I’m wondering if it would be impolite to lick my fingers as I chow down on a perfect bite of toasted brown bread lathered in creamy radicchio and Parmesan, topped with a mound of rosemary-roasted porchetta, when Luigi, my cooking school teacher asks, “Do you like?”
I nod affirmatively and state the obvious, “Yes, I like. I like very much.” Luigi smiles proudly.
This is the culmination of two hours of preparing cicchetti, Venice’s beloved small bites, at the Sapori Cooking Academy inside the JW Marriott Venice Resort & Spa. Chef Luigi Delia has done the bulk of the work, assembling each mouth-watering morsel and explaining how to do so along the way. I have helped by taking a taste here and there and sipping a spritz of prosecco and sparkling water.

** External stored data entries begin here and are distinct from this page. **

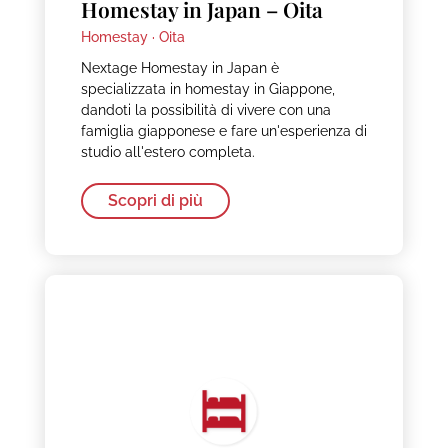
Homestay in Japan – Oita
Homestay ·
Oita
Nextage Homestay in Japan è
specializzata in homestay in Giappone,
dandoti la possibilità di vivere con una
famiglia giapponese e fare un'esperienza di
studio all'estero completa.
Scopri di più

I became curious about cicchetti after learning about them from Chef Fabio Trabocchi, an award-winning Italian chef in D.C., who described them as uniquely Venetian. Luigi, who has been teaching at the academy for two years and hails from Sicily, confirms this.
“Cicchetti can be eaten like appetizers, but you mostly eat them during the day or between 5 and 9 in the evening,” he says. But then he also says he’s seen people having spritzes and cicchetti at 9 a.m., so there seem to be no hard and fast rules around when to eat these tiny meals, traditionally found in local bars known as bacari.
I ask Luigi if Sicilians have small bites like cicchetti, and he says they do, but it’s different. There you order small plates in one sitting. In Venice you can stop someplace and have just one or two bites as a snack for just a couple of Euro each.
Before we start our study in these perfect small bites, Luigi presents me with a chef’s hat and apron, which definitely makes me feel official in the well-appointed kitchen, which is outfitted with six cook stations.
But everything about this experience is relaxed, especially under Luigi’s tutelage. He’s been teaching at the academy for two years and brings with him Michelin-starred and French restaurant training, along with a playful attitude.
As we heap a generous lump of mortadella, a fatty Italian sausage meat, on a small crostino layered with a bitter-orange marmalade and soft Gorgonzola, Luigi says the best cicchetti are always fat, meaning overstuffed or piled high with ingredients.
To be clear, this isn’t about quantity, but quality.
“Use just a few ingredients, or you don’t understand nothing,” Luigi says, a mantra he’s learned to cook by.
There is no shortage of quality ingredients passing through this kitchen, and Luigi makes it a point to show me in three preparations of oysters, one with just seawater, the others with a mignonette sauce and a splash of prosecco, where the simply prepared oyster is the standout.
This is where Luigi shines as head of the raw-bar experience at the JW Marriott Venice. He cooks a ceviche of sea bass in a preparation of lemon and oil, packing in pungent flavors like fresh cilantro with tomato and red and yellow bell peppers for a festive bite in color and taste.
By the end, we’ve made 12 types of cicchetti ranging from the traditional bruschetta, a small crust of bread rubbed with garlic and topped with fresh tomatoes and basil in olive oil, and baccala mantecato, a creamy Venetian-style cod served on a tiny baguette slice, to the more inventive — a quinoa salad with Sicilian shrimp or a take on eggplant parmigiana, fried eggplant cream layered with Parmesan chips and fresh and sun-dried tomatoes.
We sit to taste them all at a handcrafted table, designed by the architect of the resort and made from the bottom of a boat that once sailed in Venice, where Luigi tells me that cicchetti are eaten without plates. They were intended to be the ultimate to-go food, but I certainly don’t want to rush through this experience or the spread before me. So I don’t. I savor each bite.
You can book the cicchetti cooking experience Tuesday through Saturday for 2 to 12 people for 100 Euros per person at the Sapori Cooking Academy at the JW Marriott Venice Resort & Spa. You can also book authentic Italian cooking and pasta-making classes. Please check the resort for up-to-date times and prices.